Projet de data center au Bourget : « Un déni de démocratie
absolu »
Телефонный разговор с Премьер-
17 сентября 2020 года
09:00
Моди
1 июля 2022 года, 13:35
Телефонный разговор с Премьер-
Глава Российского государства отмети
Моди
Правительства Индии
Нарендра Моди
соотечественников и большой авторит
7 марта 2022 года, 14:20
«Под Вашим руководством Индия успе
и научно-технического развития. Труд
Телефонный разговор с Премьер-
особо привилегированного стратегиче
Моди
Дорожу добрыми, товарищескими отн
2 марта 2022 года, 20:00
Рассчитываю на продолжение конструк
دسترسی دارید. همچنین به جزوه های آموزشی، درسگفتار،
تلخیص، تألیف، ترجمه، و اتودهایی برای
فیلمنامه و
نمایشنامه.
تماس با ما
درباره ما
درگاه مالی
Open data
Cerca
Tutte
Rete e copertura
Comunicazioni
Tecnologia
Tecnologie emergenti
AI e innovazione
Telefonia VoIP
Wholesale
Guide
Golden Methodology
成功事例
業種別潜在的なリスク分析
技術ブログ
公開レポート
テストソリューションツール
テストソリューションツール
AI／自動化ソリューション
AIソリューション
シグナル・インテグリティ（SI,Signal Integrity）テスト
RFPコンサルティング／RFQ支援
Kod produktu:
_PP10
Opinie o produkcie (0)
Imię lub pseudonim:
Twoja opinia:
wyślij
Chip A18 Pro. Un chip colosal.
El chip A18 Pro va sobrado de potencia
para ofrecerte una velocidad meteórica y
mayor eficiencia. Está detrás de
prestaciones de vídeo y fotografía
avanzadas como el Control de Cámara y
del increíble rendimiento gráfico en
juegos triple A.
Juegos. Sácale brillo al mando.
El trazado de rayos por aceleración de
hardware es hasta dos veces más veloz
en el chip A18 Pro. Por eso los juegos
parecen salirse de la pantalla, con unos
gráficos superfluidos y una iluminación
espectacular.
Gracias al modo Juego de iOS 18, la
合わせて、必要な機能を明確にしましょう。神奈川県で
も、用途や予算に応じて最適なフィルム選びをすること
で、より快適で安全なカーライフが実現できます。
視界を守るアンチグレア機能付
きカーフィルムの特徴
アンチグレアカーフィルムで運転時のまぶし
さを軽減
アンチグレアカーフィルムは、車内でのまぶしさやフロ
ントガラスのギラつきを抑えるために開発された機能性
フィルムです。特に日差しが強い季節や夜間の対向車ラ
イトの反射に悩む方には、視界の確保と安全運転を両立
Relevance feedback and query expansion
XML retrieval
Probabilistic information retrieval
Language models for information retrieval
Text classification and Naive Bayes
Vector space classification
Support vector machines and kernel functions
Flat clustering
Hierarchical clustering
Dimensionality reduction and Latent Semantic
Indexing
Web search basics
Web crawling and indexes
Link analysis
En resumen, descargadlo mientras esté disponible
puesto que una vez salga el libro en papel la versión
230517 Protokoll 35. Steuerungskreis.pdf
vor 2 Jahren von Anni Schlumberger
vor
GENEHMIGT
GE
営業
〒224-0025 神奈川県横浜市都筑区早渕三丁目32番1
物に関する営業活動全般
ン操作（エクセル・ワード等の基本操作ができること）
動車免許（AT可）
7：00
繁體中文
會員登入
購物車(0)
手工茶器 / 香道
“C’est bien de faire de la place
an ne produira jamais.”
========================================
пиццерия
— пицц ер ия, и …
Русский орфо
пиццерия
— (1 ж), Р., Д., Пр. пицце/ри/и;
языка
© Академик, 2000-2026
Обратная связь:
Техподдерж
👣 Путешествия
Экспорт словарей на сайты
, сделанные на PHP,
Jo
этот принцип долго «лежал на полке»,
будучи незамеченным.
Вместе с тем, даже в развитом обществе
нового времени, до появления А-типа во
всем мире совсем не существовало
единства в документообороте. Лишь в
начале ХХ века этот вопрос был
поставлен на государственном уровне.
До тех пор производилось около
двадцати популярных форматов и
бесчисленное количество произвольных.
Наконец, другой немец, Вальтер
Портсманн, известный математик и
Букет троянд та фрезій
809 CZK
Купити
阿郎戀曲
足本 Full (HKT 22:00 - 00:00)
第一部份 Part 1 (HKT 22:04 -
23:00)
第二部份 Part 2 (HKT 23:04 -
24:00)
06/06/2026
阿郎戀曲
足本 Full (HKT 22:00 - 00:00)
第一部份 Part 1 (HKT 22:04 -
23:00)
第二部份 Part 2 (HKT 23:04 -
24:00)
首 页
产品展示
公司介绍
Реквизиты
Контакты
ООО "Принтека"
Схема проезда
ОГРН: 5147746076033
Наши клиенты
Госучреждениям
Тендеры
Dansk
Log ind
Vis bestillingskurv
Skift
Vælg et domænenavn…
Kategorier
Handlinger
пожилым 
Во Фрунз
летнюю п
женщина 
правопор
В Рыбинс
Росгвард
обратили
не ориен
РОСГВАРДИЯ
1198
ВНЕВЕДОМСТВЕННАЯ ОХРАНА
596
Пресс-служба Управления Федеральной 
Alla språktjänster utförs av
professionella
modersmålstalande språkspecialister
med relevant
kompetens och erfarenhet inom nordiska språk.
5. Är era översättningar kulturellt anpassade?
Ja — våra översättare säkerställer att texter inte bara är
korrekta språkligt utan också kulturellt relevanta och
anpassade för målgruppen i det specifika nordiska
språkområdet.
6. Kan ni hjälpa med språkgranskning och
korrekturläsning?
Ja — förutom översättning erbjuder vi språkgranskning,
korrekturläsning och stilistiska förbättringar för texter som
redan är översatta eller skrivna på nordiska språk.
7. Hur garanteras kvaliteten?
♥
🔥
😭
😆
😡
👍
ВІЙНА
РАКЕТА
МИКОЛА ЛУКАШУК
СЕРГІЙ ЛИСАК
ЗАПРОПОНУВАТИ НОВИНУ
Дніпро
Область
========================================
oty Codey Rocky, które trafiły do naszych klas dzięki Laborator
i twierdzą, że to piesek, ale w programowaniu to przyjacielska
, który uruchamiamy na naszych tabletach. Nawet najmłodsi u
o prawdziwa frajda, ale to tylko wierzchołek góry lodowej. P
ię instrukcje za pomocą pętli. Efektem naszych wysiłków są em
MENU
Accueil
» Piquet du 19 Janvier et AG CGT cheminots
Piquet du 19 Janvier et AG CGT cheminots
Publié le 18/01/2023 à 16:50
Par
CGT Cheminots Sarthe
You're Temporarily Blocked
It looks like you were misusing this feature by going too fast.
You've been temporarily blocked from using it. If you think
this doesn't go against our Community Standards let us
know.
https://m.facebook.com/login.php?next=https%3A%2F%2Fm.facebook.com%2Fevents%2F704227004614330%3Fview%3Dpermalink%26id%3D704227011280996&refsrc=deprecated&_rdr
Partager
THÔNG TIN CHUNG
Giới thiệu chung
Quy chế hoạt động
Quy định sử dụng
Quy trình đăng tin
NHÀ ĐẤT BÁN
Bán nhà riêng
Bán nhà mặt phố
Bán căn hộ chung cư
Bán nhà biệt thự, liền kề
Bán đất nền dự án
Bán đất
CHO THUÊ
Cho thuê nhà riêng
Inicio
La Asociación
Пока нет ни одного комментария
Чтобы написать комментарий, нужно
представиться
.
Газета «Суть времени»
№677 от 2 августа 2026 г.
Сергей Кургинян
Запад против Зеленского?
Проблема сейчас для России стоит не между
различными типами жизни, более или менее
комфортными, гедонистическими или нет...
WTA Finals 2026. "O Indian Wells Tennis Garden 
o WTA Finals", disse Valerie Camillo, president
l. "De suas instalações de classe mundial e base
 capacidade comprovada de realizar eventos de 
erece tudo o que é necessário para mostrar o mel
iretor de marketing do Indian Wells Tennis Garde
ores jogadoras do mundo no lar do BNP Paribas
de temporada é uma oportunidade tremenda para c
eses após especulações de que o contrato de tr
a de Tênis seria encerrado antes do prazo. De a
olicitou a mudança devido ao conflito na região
========================================
## Task instructions
Since only a count is wanted, give the number of lines in the listing that contain the word "времени".

## Solution to the exercise
2